What do I mean by this? The data scientist will indicate that the value architect does not understand data while the value architect will argue that the data scientist does not understand the business problem. As organizations attempt to fill both these type of roles, they will often look for “hybrids” or those individuals that can perform in both areas. However, this is easier said than done. But why? Without turning this article into a paper on neuroscience, brain functionality does play a part. Our brains are divided into left and right hemispheres where the left brain deals with the more quantitiative/programming /data sensitive type activities which is a clear strength of the data science discipline.
Meanwhile, the right side deals with the more “creative” type activities that are critical strengths in developing strategy and goals which are core strengths of the value architect. As a result of this brain physiology, individuals do tend to have a predominance more in one hemisphere than the other and hence the phrase “the person is wired differently” . Yet, individuals will have varying degrees of strength in their less dominant area. For organizations, the challenge is to identify individuals who will clearly have a strength in one discipline but clearly have strong overlap in their other less dominant discipline. But can we find these hybrids? Let’s look at this a little more closely at least within the hiring process and in particular the hiring of young “grads”. Let’s focus first on hiring the data scientist. Through the nature of their work in dealing with data , data scientists are very detailed and subsequently are very process-driven. Consequently, many data scientists tend to embrace the philosophy of “TELL ME WHAT TO DO.” But this kind of philosophy runs counter to finding data scientists that are “value architect” hybrids. How do we indeed find these “hybrids.”

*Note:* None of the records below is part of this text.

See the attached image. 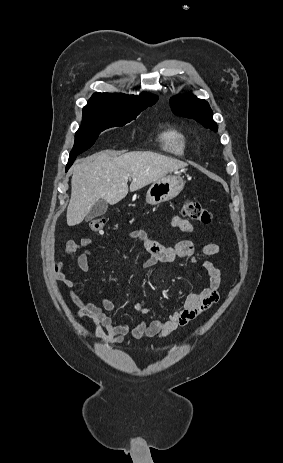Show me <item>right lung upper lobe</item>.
<instances>
[{
    "mask_svg": "<svg viewBox=\"0 0 283 463\" xmlns=\"http://www.w3.org/2000/svg\"><path fill=\"white\" fill-rule=\"evenodd\" d=\"M158 97L146 92L141 93L139 96L126 95V94H111V93H95L89 100L91 102H102L107 104H126L135 106H145L155 103Z\"/></svg>",
    "mask_w": 283,
    "mask_h": 463,
    "instance_id": "1",
    "label": "right lung upper lobe"
}]
</instances>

The necessary core technical and quantitative skills should be readily apparent based on the candidate’s background and interview questions dealing with these core skills can ensure that this knowledge base exists. In understanding the potential “ value architect hybrid” of the young data scientist, a number of different scenarios could be presented to identify the business problem solving skills of the data scientist. For example, what kind of approach would a data scientist undertake to solve a problem with limited data. Another example might be to present a situation where a very robust model was created and not used. The interviewer here might ask the data scientist why the model was not used and how the data scientist might probe deeper to better understand its lack of use. These are just some examples in trying to understanding the young data scientist perspective and thought process that goes beyond the more traditional silo approach of “TELL ME WHAT TO DO.”
Let’s now look at the value architect. Typically, business undergrad or MBA students would be candidates who might have broader backgrounds in business strategy or marketing. Knowledge of database marketing and business intelligence would represent some of the newer disciplines or courses now being offered by academic institutions that the candidate would have pursued academically.
In hiring the business analyst or value architect, the “hybrid” component would focus on the quantitative/mathematical capabilities of the prospective candidate. For example, is the individual extremely comfortable with numbers? Does the individual know how to apply this knowledge to solve the given business problem. As part of the interview process, data and numbers could be presented to the candidate in order to understand their thought process in terms of identifying the real problem or business issue. Further questions might probe their thinking in how they might solve the problem. In hiring prospective candidates for both roles(value architect and data scientist), the organization needs to go beyond just assessing the core requisite skills of the specific role. The process needs to identify candidates( both data scientists and value architects) that can solve business problems by looking at data and numbers. In a way, can the individual “tell a story with the data?”
But let’s not forget that there will always be a need for data scientists and business analysts who do not exhibit these “hybrid” skills. For the data scientist, it might be building statistical tools while for the business analyst, it is about generating business reports. But the real key to success in analytics is finding those individuals who are hybrids, where the data scientist attempts to better understand the business issues while the value architect attempts to better understand the data environment. After all, it is these hybrids who are indeed the storytellers and who can determine the appropriate course of action based on their insights gleamed from the data.